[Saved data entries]

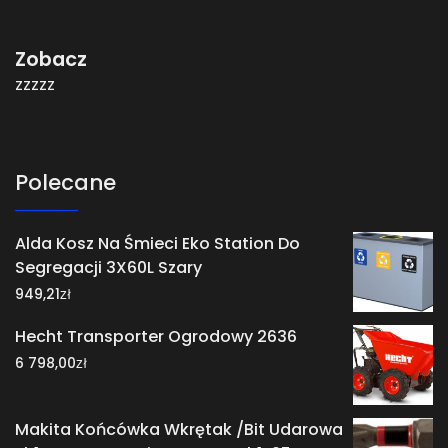
Zobacz
zzzzz
Polecane
Alda Kosz Na Śmieci Eko Station Do
Segregacji 3X60L Szary
zł
949,21
Hecht Transporter Ogrodowy 2636
zł
6 798,00
Makita Końcówka Wkrętak /Bit Udarowa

- _Work required_
The records above are to be copied exactly, with no pictures carried over.

- _Written response_
Zobacz
zzzzz
Polecane
Alda Kosz Na Śmieci Eko Station Do
Segregacji 3X60L Szary
zł
949,21
Hecht Transporter Ogrodowy 2636
zł
6 798,00
Makita Końcówka Wkrętak /Bit Udarowa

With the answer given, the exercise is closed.